Hi, Park. I'm confused about the result in Table 3(m), where RMSE is 884.1mm. I think the setting (m) is the total proposed framework. What is the difference between (m) and the release model in validation dataset(771.8)?

zzangjinsun commented 3 years ago

Hi @Xuanmeng-Zhang,

All the ablation results reported in the Tab. 3 in the main paper are trained with 912 x 228 center-cropped patches for 20 epochs with a batch of 12 images. (Please refer to the Sec. 6.3)

The final validation performance with the full-modal trained on full-data is 771.8 which is reported in this git.

Thank you!

Xuanmeng-Zhang commented 3 years ago

Thank you for your answering! I have some question about the code as follows.

            for idx_off in range(0, self.num + 1):
                 ww = idx_off % self.k_f
                 hh = idx_off // self.k_f 
            if ww == (self.k_f - 1) / 2 and hh == (self.k_f - 1) / 2:
                continue

            offset_tmp = offset_each[idx_off].detach()
            offset_tmp[:, 0, :, :] = \
                offset_tmp[:, 0, :, :] + hh - (self.k_f - 1) / 2
            offset_tmp[:, 1, :, :] = \
                offset_tmp[:, 1, :, :] + ww - (self.k_f - 1) / 2

            conf_tmp = ModulatedDeformConvFunction.apply(
                confidence, offset_tmp, modulation_dummy, self.w_conf,
                self.b, self.stride, 0, self.dilation, self.groups,
                self.deformable_groups, self.im2col_step)
            list_conf.append(conf_tmp)`

I wonder why using offset_tmp to compute the conf_tmp. In other words, can we use variable offset to compute conf_tmp like follow code. def _propagate_once(self, feat, offset, aff): feat = ModulatedDeformConvFunction.apply( feat, offset, aff, self.w, self.b, self.stride, self.padding, self.dilation, self.groups, self.deformable_groups, self.im2col_step ) return feat. Thank you!

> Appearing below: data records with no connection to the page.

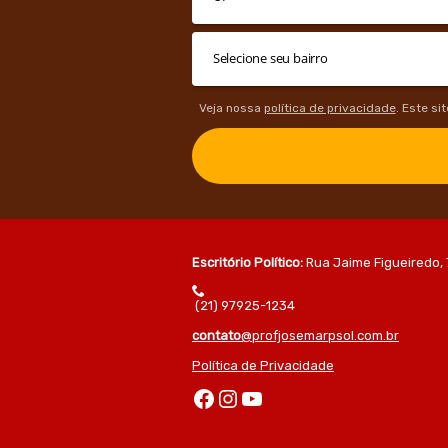
Veja nossa
política de privacidade
. Este si
Escritório Político:
Rua Jaime Figueiredo, 
(21) 97925-1234
contato
@profjosemarpsol.com.br
Política de Privacidade
Facebook
Instagram
Youtube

zzangjinsun commented 3 years ago

The current implementation appends each neighbor's confidence to a list and the final confidence volume for neighbors are constructed by concatenating each neighbor's confidence.

If we directly use ModulatedDeformConvFunction, it sums each neighbor's confidence along the channel and it is difficult to get each neighbor's confidence separately.

I think using group or deformable group will enable more efficient implementation, but at the time of development, I adopted 100% correct implementation although it is slightly inefficient.